Even as he landed, the war in Afghanistan continues to take its toll. The number of US troops killed in Afghanistan has roughly doubled in the first three months of this year compared to the same period last year. Two U.S. Marines were killed on Wednesday. A British soldier was killed Saturday in a suicide car bombing in southern Afghanistan. Three Australian soldiers have been wounded in two separate incidents. Roadside bomb blasts in southern Helmand province have killed six civilians and woulded 11 more on Sunday. NATO-led International Security Assistance Force acknowledged responsibility for killing two civilians and wounding four in Khost province in an incident on Thursday. The force said it a statement it had accidentally struck the civilians with shells when returning fire against insurgents. Much of the war news from Afghanistan is temporarily being restricted due to a clamp down on media and self-imposed restrictions.

The Pentagon's request for a $33 billion war supplemental for Afghanistan has Congress concerned about long-term costs. Training Afghan security forces, for instance, could take years. Defense Secretary Robert Gates and Secretary of State Hillary Rodham Clinton appeared before Senate appropriators to defend the war supplemental, which is on top of the $708 billion baseline budget submitted to Congress in February. “We are in this intense phase that will be several years,” Ms. Clinton said in answer to Senator George Voinovich’s question about how many years U.S. troops would stay in Afghanistan. “Obviously, I don’t know that either of us could put a timeline on it. What we’re trying to do simultaneously is clear territory from the Taliban, be able to work more closely with the Afghan army, and at the same time create more capacity.”

Five Pakistani soldiers and at least 21 militants have been killed in a battle in the northwestern tribal region of Orakzai on Friday. The violence followed a series of air strikes that killed at least 50 people, most of them suspected militants, in Orakzai Thursday. On Saturday, Army helicopter gunships destroyed two militant hideouts and killed nine "insurgents" in attacks. Three militants and a soldier were killed in a clash in the South Waziristan region on the Afghan border. Authorities found six bullet-riddled bodies of Afghan refugees, kidnapped three days ago by suspected Islamist militants in the Kurram. posted 28 March, 2010

Iraq killings continue; More $ for war; CIA could face war crimes prosecution

Five Iraqi soldiers were shot execution-style at a checkpoint near Baghdad, authorities said on Wednesday, in the latest sign of rising tensions as Iraq prepares to release the results of the March 7 election. The Iraqi army surrounded the town of Radwaniya west of Baghdad, where the attack occurred late on Tuesday.

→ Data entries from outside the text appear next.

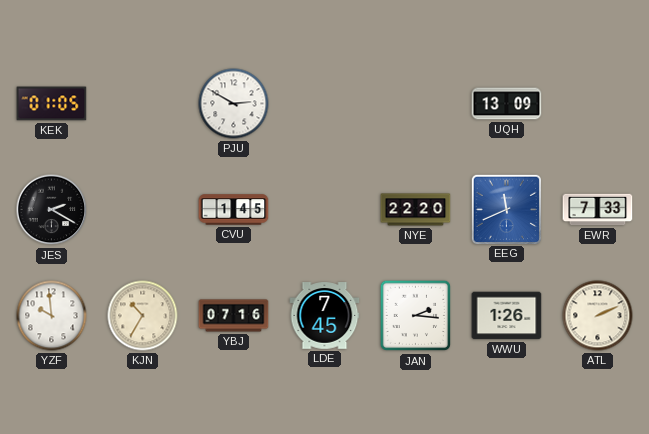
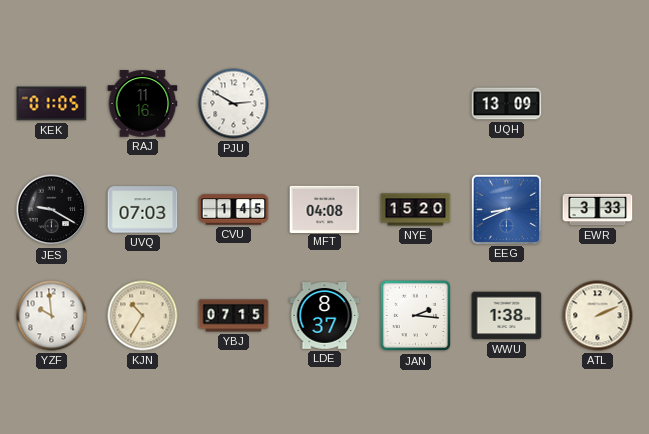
RAJ: none -> 11:16
JES: 2:20 -> 9:20
UVQ: none -> 07:03
MFT: none -> 04:08
NYE: 22:20 -> 15:20
EEG: 11:41 -> 8:41
EWR: 7:33 -> 3:33
YBJ: 07:16 -> 07:15
LDE: 7:45 -> 8:37
WWU: 1:26 -> 1:38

In Mosul on Wednesday, one person was killed and eight others wounded in three separate roadside bomb blasts. Seven people, including four children, also were wounded in Mosul in a mortar attack targeting the headquarters of the Kurdistan Democratic Party. Two bombs placed near a police station wounded three policemen on Wednesday in a town near the city of Ramadi.

On Thursday, a 17-year-old suicide bomber blew himself up in the house of Colonel Waleed Mohammed, who heads the Department of Fighting Terrorism in the town of Hit. A roadside bomb went off near the house of a commander in a government-backed local militia, killing him and wounding two of his followers in al-Ray district in southwestern Baghdad. Gunmen killed a woman and her daughter in their house in southeastern Baghdad's Diyala bridge area. Gunmen threw a hand grenade at a police patrol wounding two policemen in southwestern Kirkuk.

In Afghanistan, three NATO soldiers have been killed in the past two days. Two mine clearers were killed and two others injured when their vehicle struck a roadside bomb in southern Afghanistan.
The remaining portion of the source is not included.